Une fois accepté ce que le film ne sera pas, il s’agit donc de savourer un spectacle qui n’en reste pas moins enchanteur. L’harmonie avec la nature confère une imagerie à la fois pastorale et paganiste pour le pays du nord, exprimant l’harmonie avec une nature à la fois rêveuse (Ptouchko s’amuse de nouveau à retranscrire en live une imagerie Disney à la Bambi avec sa faune et sa flore bariolée et factice) et sauvage – l’impressionnante descente de rapides avec un tronc d’arbre comme moyen de transport. L’île de Pohjota est au contraire le lieu de tous les excès, avec les sbires difformes et vicieux de Louhi, ses cavernes inquiétantes et une dimension baroque amenée par une colorimétrie bien plus agressive. 

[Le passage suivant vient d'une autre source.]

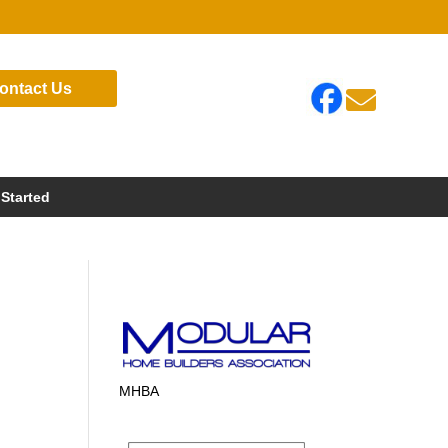
ontact Us

 Started
MHBA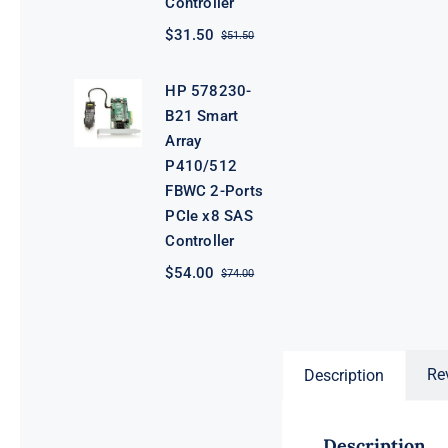
Controller
$
31.50
$
51.50
Original
Current
price
price
was:
is:
HP 578230-
$51.50.
$31.50.
B21 Smart
Array
P410/512
FBWC 2-Ports
PCIe x8 SAS
Controller
$
54.00
$
74.00
Original
Current
price
price
was:
is:
$74.00.
$54.00.
Re
Description
Description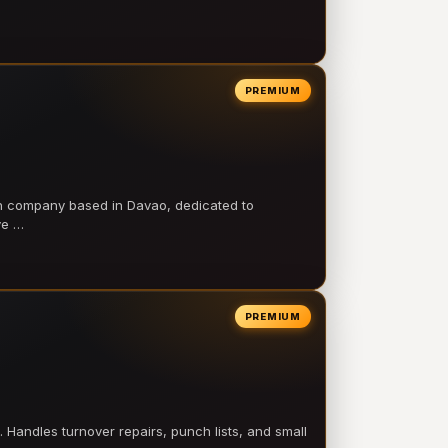
PREMIUM
on company based in Davao, dedicated to
ve …
PREMIUM
 Handles turnover repairs, punch lists, and small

Les trucages de Ptouchko ajoutent une ampleur, une poésie et une touche inquiétante qui envoute de bout en bout. Les matte-painting lors des arrivées sur l’île de Pohjota bénéficient d’une démesure délicieusement cauchemardesque, l’usage brillant de la perspective forcée sidère lors de l’apparition de créatures surnaturelles (les statues en mouvements de la scène d’ouverture, la « Route » se redressant face à la mère éplorée). L’ampleur du cinémascope et la photo de Guennadi Tsekavy ajoute à la majesté de l’ensemble, qui culmine lors du climax lors duquel le parti-pris non belliqueux de Ptouchko se justifie par le merveilleux usage du kanteles (instrument traditionnel finlandais) qui se substitue à l’épée pour rompre les maléfices météorologiques de Louhi et laisser surgir une aurore boréale. Le génie formel de Ptouchko et son aptitude à fondre toutes les disciplines expérimentées lors de ses précédents travaux (les marionnettes et l’animation de Le Nouveau Gulliver (1935), le sens du merveilleux de La Fleur de pierre (1946)) font de Sampo un livre d’images inventif qui transcende en grande partie l’aseptisation du matériau original.